[Start of section]
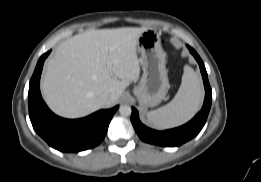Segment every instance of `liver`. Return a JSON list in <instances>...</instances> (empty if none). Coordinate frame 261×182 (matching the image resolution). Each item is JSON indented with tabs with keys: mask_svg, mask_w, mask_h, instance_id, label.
<instances>
[{
	"mask_svg": "<svg viewBox=\"0 0 261 182\" xmlns=\"http://www.w3.org/2000/svg\"><path fill=\"white\" fill-rule=\"evenodd\" d=\"M146 29H92L62 42L41 82L48 106L60 116L79 118L115 105L140 74L136 45Z\"/></svg>",
	"mask_w": 261,
	"mask_h": 182,
	"instance_id": "1",
	"label": "liver"
}]
</instances>
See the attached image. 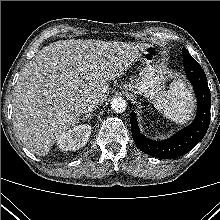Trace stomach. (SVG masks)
Segmentation results:
<instances>
[{"mask_svg":"<svg viewBox=\"0 0 220 220\" xmlns=\"http://www.w3.org/2000/svg\"><path fill=\"white\" fill-rule=\"evenodd\" d=\"M158 48L147 45L139 58L143 67L139 75L132 81L123 85V90L135 95H144L153 99L162 93L166 81V71L158 59Z\"/></svg>","mask_w":220,"mask_h":220,"instance_id":"stomach-1","label":"stomach"}]
</instances>
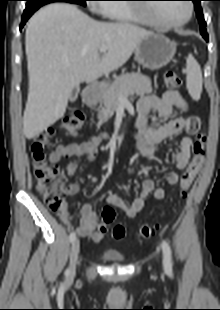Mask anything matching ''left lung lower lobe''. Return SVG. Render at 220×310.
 Returning <instances> with one entry per match:
<instances>
[{
    "instance_id": "obj_1",
    "label": "left lung lower lobe",
    "mask_w": 220,
    "mask_h": 310,
    "mask_svg": "<svg viewBox=\"0 0 220 310\" xmlns=\"http://www.w3.org/2000/svg\"><path fill=\"white\" fill-rule=\"evenodd\" d=\"M206 41H208V36L204 37Z\"/></svg>"
}]
</instances>
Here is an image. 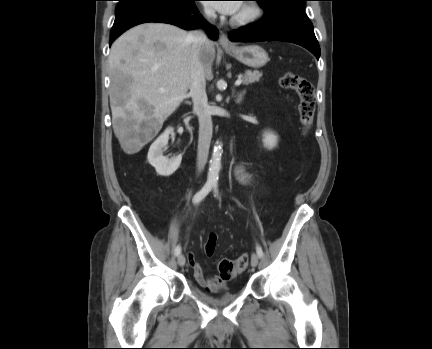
[End of section]
Task description:
Exactly the lines from the one that contains "Mask anything matching" to the last line of the data, both included, should be set down, and no pictures should appear among them.

Finished exercise:
Mask anything matching ''left lung lower lobe''. Return SVG. Render at 220×310.
 Returning <instances> with one entry per match:
<instances>
[{
    "instance_id": "obj_1",
    "label": "left lung lower lobe",
    "mask_w": 220,
    "mask_h": 310,
    "mask_svg": "<svg viewBox=\"0 0 220 310\" xmlns=\"http://www.w3.org/2000/svg\"><path fill=\"white\" fill-rule=\"evenodd\" d=\"M206 41H208V36L204 37Z\"/></svg>"
}]
</instances>
Here is an image. 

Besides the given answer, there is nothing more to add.